About this exercise:
Pick every line out of the entries below that holds the string "sayfanın", and report them.

Input data:
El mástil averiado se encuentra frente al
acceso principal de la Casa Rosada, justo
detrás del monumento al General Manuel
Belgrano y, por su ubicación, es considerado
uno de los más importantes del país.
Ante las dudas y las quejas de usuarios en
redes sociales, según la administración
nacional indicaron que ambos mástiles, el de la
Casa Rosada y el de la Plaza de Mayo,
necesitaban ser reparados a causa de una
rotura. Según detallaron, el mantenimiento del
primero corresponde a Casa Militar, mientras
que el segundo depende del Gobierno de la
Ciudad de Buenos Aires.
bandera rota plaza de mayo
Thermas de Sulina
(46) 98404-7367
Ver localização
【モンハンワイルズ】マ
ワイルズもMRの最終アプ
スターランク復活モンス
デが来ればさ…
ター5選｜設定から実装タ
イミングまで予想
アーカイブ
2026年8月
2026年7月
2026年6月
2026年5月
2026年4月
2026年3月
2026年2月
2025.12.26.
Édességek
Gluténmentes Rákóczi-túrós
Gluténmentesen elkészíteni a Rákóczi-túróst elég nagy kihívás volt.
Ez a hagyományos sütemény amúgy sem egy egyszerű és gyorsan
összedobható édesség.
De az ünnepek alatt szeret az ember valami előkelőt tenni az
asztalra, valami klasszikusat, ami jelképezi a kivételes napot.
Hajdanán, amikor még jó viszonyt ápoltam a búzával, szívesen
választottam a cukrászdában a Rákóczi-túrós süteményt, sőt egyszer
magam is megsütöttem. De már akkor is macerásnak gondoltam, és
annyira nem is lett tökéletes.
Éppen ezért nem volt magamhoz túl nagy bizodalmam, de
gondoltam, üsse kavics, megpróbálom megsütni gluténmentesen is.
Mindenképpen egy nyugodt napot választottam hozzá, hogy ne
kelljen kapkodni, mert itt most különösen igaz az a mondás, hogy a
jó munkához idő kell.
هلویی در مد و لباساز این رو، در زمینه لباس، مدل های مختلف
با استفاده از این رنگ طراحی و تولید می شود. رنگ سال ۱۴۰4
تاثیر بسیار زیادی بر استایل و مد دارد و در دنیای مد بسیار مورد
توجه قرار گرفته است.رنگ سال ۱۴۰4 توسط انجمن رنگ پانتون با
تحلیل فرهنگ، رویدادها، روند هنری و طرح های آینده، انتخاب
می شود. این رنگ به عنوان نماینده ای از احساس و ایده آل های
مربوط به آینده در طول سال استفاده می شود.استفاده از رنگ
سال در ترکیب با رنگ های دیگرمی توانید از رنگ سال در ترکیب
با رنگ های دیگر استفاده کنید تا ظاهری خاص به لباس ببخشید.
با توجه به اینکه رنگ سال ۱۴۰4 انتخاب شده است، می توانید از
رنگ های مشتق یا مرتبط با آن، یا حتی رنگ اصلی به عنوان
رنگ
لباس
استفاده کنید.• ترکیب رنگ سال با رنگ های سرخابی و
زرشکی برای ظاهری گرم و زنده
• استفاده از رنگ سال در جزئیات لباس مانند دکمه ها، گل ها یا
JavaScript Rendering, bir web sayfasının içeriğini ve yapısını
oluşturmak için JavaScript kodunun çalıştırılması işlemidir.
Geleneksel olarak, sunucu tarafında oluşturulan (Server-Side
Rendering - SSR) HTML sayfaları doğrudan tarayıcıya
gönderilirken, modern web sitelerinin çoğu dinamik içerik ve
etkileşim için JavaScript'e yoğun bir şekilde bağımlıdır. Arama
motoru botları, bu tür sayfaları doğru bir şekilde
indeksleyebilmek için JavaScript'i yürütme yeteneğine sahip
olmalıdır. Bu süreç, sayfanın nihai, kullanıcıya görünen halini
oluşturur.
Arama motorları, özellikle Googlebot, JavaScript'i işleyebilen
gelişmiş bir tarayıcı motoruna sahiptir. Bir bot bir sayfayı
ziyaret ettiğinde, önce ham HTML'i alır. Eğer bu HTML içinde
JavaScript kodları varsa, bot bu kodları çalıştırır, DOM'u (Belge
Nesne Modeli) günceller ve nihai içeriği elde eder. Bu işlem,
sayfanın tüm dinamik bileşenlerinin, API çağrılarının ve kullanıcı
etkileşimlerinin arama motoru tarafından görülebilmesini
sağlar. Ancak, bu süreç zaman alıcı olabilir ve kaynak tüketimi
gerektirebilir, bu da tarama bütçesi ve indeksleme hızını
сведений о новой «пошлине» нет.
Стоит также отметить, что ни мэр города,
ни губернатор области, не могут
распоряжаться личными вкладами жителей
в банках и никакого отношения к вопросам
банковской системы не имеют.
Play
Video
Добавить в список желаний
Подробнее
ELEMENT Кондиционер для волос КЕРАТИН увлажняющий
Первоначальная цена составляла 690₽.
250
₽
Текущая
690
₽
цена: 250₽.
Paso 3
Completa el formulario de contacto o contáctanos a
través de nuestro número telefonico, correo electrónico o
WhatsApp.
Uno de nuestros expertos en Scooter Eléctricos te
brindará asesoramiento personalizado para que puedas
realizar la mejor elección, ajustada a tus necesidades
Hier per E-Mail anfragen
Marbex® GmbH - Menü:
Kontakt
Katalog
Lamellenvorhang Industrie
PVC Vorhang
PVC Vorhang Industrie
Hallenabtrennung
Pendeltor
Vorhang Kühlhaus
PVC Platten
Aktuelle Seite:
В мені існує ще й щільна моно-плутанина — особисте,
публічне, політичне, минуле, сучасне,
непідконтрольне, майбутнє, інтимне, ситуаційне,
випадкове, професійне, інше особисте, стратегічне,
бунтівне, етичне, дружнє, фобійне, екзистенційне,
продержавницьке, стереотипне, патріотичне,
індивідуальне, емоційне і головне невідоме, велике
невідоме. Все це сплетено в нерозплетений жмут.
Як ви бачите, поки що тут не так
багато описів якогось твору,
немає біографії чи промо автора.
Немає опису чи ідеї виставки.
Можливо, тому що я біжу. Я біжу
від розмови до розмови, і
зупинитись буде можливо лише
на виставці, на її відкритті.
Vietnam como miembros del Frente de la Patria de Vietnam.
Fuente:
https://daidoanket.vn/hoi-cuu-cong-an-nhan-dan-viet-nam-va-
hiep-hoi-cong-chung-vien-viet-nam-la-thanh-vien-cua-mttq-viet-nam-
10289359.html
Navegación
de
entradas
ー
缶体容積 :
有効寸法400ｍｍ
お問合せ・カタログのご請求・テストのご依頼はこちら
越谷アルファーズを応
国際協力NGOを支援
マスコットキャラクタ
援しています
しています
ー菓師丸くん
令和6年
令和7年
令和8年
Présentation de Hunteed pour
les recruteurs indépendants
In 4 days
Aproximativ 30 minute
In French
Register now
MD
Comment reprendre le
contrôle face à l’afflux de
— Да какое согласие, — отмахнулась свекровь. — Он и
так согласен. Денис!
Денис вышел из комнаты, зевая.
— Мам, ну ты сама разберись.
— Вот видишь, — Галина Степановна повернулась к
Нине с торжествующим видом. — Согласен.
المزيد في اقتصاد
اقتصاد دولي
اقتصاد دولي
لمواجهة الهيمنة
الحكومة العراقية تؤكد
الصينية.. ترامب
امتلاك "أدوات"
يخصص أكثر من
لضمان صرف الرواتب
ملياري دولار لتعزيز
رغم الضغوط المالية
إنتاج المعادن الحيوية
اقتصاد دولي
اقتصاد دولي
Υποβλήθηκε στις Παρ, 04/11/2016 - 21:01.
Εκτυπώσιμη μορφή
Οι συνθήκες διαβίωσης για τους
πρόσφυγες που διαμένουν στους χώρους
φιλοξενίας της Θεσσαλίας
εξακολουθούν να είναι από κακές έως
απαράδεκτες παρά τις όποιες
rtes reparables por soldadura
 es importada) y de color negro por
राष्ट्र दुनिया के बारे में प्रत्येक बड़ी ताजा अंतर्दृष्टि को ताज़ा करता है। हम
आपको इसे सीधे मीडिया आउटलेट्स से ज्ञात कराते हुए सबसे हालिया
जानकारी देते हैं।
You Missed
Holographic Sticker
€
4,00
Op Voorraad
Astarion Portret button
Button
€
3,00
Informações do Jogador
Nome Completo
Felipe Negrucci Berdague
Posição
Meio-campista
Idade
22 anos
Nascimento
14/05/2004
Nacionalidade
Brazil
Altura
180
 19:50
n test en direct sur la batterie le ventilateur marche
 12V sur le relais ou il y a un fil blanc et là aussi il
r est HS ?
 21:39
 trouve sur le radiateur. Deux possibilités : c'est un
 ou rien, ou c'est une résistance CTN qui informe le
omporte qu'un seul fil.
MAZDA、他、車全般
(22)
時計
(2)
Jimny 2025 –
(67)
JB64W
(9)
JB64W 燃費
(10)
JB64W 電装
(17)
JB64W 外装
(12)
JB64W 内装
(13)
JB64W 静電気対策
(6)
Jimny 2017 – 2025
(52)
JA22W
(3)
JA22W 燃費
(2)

Your response:
olmalıdır. Bu süreç, sayfanın nihai, kullanıcıya görünen halini
sayfanın tüm dinamik bileşenlerinin, API çağrılarının ve kullanıcı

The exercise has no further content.